(Extracted records begins)

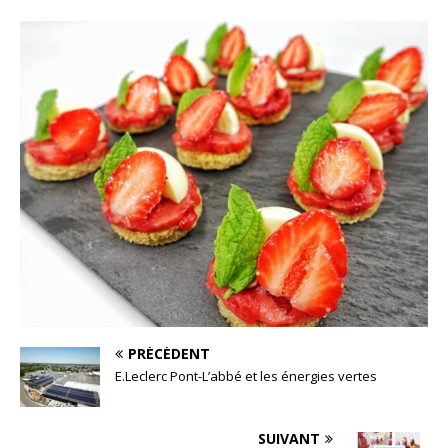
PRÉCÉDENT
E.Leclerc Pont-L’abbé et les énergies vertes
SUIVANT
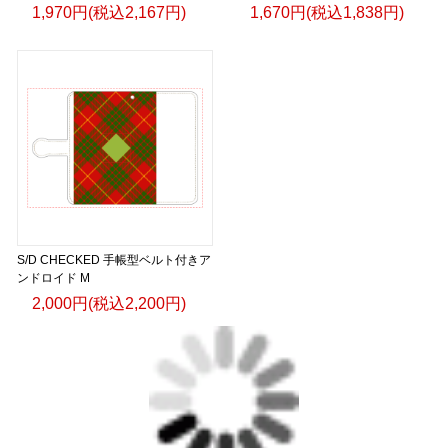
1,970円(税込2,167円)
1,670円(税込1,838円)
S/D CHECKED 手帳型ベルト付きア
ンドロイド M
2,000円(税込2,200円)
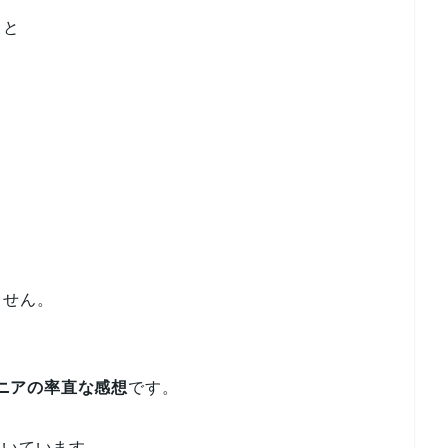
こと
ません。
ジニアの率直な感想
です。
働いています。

(Extracted records ends)
(Extracted records begins)

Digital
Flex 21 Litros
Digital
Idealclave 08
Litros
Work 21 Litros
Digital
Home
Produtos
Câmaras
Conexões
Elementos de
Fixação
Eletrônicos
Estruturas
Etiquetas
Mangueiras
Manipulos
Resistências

(Extracted records ends)

◆ What you will do: Scan the entries above and return each line that holds "Litros".

◆ Result below:
Flex 21 Litros
Litros
Work 21 Litros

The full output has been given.